A single number is the whole answer: the tally of lines in the data below that include the word "Created".

═════ GIVEN INFORMATION ═════

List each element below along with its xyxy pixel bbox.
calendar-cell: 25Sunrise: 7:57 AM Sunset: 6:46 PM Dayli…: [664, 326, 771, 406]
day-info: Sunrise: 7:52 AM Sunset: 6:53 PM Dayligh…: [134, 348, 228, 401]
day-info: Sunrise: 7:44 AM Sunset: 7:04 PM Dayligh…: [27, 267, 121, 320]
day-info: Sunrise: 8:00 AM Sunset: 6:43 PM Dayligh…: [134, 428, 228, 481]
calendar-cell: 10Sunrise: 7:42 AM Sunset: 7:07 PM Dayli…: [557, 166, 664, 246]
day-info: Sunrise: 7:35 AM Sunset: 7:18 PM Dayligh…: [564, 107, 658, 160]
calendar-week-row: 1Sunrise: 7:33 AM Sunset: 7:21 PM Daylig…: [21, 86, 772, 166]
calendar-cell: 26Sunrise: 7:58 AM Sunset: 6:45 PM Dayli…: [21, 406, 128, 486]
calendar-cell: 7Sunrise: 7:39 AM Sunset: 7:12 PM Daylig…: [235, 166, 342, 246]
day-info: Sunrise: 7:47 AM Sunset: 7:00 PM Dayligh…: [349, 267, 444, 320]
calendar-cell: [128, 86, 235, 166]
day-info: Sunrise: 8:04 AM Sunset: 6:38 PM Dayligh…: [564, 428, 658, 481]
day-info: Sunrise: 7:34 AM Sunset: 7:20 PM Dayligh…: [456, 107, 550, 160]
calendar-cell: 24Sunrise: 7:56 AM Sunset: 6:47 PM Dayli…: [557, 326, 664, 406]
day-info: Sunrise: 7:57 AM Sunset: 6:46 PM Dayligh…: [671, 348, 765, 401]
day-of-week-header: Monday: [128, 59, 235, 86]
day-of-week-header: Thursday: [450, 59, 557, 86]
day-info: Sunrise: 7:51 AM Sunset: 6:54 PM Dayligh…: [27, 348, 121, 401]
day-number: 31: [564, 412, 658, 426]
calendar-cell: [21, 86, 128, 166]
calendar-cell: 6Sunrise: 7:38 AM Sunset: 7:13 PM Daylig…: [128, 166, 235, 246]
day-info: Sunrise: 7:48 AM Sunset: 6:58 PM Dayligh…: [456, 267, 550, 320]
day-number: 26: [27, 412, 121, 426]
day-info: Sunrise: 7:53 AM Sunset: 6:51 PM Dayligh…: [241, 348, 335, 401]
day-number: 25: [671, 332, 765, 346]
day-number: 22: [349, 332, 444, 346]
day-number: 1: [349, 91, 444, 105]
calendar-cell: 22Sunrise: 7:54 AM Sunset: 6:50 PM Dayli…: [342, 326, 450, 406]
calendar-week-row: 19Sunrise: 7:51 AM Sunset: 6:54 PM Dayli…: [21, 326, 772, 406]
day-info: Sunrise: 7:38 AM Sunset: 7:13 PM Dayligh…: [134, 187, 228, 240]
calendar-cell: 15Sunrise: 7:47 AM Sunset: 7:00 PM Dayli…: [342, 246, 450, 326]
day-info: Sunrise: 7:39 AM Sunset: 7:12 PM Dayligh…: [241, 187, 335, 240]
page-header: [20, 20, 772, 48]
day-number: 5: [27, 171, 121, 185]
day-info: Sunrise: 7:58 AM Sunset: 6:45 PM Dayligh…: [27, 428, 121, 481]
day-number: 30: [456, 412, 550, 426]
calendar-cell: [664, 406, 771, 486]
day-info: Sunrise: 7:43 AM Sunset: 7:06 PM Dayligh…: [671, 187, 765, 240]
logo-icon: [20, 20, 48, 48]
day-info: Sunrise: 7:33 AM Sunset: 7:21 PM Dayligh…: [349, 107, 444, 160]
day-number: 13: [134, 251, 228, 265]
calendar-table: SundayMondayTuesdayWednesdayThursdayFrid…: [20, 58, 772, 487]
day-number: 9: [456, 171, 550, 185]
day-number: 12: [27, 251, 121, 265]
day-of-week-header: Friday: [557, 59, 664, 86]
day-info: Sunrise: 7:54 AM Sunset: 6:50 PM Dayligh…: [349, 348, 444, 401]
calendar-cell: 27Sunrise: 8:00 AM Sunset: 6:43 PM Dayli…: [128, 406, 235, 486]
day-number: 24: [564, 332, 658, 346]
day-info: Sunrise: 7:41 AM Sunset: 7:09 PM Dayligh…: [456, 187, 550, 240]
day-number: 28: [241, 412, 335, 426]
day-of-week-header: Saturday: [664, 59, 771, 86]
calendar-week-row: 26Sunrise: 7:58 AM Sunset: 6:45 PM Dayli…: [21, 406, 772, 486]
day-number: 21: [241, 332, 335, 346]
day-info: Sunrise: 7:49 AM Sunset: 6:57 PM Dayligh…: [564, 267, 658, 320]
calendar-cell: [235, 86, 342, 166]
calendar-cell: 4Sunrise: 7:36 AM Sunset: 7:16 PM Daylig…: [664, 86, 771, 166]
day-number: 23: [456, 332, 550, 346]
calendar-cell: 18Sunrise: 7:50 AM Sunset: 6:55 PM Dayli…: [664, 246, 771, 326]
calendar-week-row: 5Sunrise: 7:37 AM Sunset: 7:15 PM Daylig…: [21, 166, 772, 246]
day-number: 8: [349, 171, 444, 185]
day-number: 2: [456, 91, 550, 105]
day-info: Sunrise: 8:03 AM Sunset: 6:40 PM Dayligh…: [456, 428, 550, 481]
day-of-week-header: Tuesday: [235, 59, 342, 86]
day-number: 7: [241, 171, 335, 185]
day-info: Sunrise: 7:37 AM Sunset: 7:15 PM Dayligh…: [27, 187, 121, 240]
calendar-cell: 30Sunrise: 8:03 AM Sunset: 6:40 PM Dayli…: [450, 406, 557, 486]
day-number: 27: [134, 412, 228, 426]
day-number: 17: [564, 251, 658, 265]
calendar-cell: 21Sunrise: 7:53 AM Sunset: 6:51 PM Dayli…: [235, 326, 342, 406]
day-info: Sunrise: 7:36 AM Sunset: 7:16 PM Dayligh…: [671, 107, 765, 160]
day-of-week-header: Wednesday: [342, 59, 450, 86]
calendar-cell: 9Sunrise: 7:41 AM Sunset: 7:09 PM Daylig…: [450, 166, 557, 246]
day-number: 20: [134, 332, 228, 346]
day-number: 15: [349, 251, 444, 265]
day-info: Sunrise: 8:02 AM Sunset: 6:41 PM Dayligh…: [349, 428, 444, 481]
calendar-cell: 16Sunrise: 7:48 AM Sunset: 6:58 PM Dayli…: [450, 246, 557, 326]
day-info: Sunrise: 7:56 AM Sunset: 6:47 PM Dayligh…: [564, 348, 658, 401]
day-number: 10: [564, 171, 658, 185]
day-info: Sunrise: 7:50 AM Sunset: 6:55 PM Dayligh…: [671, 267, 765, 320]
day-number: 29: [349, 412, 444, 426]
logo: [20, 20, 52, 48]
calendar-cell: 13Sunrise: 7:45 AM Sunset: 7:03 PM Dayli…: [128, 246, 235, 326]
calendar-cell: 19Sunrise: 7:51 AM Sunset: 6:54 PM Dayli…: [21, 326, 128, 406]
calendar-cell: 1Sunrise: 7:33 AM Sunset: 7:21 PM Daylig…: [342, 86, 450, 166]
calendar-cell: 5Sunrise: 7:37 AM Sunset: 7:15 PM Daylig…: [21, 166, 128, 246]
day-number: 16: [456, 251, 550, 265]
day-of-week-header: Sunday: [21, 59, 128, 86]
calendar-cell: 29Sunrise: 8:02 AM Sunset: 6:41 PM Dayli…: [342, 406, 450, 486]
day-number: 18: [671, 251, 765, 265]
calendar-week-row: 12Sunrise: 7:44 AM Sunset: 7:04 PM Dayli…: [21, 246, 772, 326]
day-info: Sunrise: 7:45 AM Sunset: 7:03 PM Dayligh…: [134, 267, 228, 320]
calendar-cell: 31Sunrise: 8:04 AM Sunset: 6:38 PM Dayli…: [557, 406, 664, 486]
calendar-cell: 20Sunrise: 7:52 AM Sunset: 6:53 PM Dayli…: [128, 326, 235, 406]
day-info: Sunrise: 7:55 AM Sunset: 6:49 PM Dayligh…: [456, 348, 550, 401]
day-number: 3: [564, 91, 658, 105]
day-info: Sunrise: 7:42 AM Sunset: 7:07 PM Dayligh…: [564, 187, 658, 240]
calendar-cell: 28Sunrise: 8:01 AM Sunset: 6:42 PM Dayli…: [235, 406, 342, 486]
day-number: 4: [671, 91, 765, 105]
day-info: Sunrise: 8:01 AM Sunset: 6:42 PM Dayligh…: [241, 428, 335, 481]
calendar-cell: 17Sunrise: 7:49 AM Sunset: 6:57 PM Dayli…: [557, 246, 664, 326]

═════
═════ GIVEN INFORMATION ═════

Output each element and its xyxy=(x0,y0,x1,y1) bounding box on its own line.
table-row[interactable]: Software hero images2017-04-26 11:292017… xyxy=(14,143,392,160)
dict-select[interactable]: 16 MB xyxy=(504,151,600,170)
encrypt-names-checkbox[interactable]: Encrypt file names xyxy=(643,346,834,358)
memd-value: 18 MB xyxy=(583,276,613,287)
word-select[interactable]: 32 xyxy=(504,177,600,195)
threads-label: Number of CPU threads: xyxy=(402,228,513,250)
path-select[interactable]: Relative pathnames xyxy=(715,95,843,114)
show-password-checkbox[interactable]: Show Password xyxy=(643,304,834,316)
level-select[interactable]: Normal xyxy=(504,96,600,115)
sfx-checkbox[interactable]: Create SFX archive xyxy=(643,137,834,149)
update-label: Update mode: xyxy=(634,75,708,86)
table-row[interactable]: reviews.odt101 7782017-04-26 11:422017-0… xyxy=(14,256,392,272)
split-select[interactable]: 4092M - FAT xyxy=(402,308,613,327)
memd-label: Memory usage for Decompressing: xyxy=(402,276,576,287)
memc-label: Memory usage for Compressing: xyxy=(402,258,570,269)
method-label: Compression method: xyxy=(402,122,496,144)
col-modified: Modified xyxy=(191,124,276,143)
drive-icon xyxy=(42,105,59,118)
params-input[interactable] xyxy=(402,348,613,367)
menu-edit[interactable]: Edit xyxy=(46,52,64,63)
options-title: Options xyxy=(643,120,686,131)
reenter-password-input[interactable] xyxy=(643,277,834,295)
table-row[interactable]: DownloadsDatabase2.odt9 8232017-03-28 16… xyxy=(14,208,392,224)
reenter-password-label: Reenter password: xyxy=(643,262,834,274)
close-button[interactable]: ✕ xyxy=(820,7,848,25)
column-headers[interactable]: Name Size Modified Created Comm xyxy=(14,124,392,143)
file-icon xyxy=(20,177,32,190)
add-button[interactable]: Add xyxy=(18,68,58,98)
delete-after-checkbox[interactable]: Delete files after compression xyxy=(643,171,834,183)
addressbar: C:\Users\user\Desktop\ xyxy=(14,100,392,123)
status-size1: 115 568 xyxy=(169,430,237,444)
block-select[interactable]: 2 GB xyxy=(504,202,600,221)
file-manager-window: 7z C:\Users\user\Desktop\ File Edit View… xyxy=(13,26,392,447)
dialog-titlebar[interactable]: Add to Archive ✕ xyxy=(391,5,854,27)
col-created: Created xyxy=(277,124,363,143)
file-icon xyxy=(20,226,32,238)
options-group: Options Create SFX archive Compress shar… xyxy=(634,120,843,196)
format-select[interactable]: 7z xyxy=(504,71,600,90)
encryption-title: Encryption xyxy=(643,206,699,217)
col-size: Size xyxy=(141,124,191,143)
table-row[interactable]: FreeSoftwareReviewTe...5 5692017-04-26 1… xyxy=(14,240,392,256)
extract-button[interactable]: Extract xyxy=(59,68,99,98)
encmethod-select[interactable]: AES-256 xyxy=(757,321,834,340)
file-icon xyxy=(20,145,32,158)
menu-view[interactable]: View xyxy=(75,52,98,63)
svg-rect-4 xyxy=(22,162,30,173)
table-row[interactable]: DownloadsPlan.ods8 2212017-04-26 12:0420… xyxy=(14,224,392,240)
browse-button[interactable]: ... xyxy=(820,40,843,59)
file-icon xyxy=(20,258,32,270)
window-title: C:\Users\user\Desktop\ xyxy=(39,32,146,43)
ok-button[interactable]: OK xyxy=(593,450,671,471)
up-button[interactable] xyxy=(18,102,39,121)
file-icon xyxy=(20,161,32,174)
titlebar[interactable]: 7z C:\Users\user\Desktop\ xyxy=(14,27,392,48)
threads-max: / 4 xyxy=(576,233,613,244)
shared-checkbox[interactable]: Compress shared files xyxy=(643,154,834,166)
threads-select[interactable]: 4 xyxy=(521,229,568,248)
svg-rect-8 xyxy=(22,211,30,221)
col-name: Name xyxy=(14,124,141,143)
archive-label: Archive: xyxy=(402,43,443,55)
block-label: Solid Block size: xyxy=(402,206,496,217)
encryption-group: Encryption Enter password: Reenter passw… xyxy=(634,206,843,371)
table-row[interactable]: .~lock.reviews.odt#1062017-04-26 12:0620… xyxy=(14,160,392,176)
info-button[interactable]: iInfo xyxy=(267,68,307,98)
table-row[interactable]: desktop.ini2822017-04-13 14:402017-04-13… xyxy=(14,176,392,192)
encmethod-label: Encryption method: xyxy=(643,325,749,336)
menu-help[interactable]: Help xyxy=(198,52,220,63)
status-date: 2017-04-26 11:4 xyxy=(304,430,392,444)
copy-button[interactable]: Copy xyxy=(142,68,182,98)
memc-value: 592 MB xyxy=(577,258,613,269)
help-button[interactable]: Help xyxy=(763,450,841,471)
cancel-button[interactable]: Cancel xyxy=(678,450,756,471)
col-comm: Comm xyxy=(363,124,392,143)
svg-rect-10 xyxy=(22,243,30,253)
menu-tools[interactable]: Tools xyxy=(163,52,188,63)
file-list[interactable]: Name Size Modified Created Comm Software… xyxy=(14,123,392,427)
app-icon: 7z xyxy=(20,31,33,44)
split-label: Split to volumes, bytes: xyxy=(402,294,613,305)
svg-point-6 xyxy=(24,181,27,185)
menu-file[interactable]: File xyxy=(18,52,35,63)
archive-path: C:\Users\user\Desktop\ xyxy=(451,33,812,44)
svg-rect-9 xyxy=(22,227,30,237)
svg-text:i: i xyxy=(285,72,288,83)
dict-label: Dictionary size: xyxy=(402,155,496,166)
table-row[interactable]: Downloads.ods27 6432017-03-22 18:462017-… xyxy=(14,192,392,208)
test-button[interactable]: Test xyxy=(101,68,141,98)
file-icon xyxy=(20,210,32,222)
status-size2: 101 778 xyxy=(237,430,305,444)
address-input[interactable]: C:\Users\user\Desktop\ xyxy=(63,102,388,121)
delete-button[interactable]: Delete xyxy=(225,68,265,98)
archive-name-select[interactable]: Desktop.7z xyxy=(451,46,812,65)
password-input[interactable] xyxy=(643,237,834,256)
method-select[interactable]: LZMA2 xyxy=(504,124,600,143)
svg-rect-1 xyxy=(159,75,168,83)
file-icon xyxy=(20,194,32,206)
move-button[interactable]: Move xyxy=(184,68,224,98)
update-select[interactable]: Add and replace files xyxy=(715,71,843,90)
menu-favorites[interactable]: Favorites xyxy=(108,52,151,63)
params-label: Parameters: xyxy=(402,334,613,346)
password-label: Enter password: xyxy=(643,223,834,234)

═════

- RESPONSE TO THE TASK -
3